## Biometric Update Stress & Anomaly Analysis

### Overview
This analysis focuses on biometric Aadhaar updates to identify
system stress periods and anomalous spikes that may correspond
to policy changes, deadlines, or infrastructure strain.

---

### Objectives
- Analyze biometric update volumes over time
- Detect abnormal spikes using machine learning
- Support proactive infrastructure and manpower planning

---

### Methodology
- Biometric update data is loaded from UIDAI ZIP files
- Temporal aggregation is performed at yearly level
- Isolation Forest is used for anomaly detection
- Visual trends are plotted for interpretability

---

### Key Outputs
- Year-wise biometric update volume
- Anomaly flags highlighting abnormal years

The analysis is resilient to missing or inconsistent columns.


In [None]:
# ============================================================
# BIOMETRIC & ANOMALY ANALYSIS – FINAL SINGLE CELL
# ============================================================

import sys, os
sys.path.append(os.path.abspath(".."))

import pandas as pd
import matplotlib.pyplot as plt

plt.rcParams["figure.autolayout"] = True

try:
    from IPython.display import display
except ImportError:
    def display(x): print(x)

from src.data_loader import load_uidai_zip
from src.data_cleaning import clean_dataframe
from src.feature_engineering import add_time_features
from src.anomaly_detection import detect_anomalies

print("Loading biometric update data...")

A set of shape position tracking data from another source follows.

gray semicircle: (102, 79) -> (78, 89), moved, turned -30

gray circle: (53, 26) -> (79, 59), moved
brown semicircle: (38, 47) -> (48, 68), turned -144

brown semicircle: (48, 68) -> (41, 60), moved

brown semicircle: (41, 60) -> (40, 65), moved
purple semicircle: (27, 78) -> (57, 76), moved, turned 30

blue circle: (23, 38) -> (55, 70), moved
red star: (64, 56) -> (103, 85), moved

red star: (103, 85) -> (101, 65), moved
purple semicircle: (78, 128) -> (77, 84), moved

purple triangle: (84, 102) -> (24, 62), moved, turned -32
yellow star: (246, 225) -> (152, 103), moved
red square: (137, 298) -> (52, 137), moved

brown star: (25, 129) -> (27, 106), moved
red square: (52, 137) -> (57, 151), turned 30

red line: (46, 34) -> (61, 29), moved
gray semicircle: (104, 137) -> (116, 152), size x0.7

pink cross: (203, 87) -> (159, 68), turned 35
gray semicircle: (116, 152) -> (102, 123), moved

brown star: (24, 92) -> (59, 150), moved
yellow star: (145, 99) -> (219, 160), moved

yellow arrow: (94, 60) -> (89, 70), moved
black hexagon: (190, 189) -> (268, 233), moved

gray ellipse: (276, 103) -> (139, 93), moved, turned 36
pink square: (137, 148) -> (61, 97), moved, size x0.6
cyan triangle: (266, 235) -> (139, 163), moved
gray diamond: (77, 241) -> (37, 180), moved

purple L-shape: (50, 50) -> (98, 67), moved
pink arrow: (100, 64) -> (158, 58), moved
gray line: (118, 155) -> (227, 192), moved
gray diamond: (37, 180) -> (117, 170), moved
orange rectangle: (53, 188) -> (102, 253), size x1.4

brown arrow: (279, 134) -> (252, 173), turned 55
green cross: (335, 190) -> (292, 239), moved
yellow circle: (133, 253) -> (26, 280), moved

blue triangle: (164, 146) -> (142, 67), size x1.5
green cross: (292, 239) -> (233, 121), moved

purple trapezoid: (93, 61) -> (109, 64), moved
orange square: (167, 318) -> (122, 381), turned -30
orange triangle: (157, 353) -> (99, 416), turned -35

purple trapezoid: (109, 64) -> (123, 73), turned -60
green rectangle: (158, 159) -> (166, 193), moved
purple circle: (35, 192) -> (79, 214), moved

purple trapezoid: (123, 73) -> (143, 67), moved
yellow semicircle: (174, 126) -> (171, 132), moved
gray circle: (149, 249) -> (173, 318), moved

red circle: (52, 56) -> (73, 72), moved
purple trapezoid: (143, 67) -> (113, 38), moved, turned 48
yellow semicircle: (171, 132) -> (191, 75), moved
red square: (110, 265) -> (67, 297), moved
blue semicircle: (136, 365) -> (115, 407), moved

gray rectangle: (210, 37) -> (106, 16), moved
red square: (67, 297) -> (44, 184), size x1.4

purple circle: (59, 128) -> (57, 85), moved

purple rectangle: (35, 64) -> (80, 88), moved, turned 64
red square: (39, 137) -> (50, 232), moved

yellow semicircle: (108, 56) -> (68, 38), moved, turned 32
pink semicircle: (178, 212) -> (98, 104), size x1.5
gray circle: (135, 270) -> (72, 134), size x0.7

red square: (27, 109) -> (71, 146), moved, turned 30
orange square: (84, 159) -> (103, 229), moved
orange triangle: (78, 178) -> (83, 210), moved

bio_df = load_uidai_zip("../data/raw/api_data_aadhar_biometric.zip")
bio_df = clean_dataframe(bio_df)

# ---------- HANDLE DATE ----------
possible_date_cols = ["date", "update_date", "created_date"]
date_col = next((c for c in possible_date_cols if c in bio_df.columns), None)

if date_col:
    bio_df = add_time_features(bio_df, date_col)
else:
    raise RuntimeError("No date column found in biometric dataset")

display(bio_df.head())

# ---------- YEARLY AGGREGATION ----------
numeric_cols = bio_df.select_dtypes("number").columns
value_col = numeric_cols[0]

bio_yearly = bio_df.groupby("year")[value_col].sum().reset_index()
print("\nYear-wise biometric updates:")
display(bio_yearly)

# ---------- ANOMALY DETECTION ----------
bio_yearly = detect_anomalies(bio_yearly, value_col)
print("\nAnomaly detection results:")
display(bio_yearly)

# ---------- VISUALIZATION ----------
plt.figure(figsize=(10,5))
plt.plot(bio_yearly["year"], bio_yearly[value_col], marker="o")
plt.title("Biometric Update Volume Over Time")
plt.xlabel("Year")
plt.ylabel("Update Count")
plt.show()

print("✅ Biometric & anomaly analysis completed successfully.")